[Stored data entries]
>>>

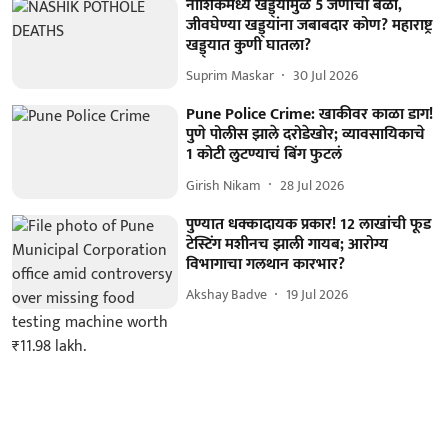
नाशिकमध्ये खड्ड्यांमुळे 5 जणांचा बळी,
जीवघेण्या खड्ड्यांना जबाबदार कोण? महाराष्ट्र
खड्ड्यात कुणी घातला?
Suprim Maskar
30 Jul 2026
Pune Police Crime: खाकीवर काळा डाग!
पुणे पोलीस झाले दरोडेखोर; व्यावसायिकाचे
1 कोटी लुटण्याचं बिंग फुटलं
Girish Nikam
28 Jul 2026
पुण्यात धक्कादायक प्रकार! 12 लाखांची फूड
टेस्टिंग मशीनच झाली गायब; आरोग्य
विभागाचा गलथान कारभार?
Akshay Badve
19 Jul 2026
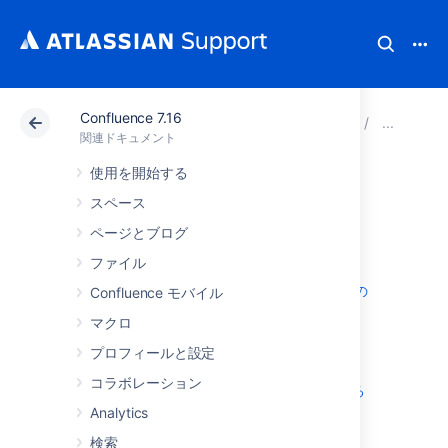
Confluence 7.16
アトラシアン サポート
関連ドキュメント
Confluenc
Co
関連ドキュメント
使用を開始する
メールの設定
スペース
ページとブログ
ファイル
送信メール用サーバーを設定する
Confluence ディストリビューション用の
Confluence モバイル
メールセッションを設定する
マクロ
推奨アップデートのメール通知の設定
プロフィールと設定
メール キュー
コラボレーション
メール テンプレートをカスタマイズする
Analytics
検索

<<<
>>>

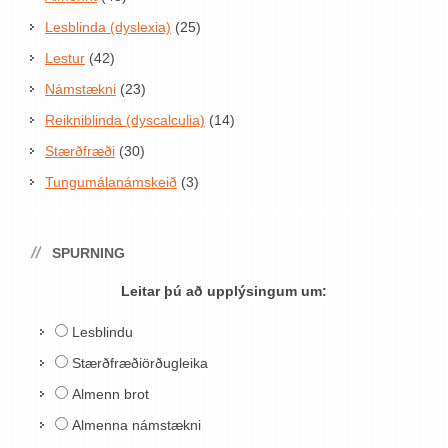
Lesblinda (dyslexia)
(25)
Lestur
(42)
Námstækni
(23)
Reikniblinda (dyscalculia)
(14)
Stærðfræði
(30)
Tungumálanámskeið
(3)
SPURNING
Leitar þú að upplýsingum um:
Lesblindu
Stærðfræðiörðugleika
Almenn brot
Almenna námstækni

<<<
>>>

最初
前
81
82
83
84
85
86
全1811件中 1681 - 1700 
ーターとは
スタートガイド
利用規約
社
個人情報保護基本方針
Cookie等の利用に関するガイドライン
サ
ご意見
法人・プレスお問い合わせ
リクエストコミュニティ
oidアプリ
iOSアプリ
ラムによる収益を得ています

<<<

** Task details **
List, from the entries above, every line in which the word "Confluence" shows up.

** Answer section **
Confluence 7.16
Confluence ディストリビューション用の
Confluence モバイル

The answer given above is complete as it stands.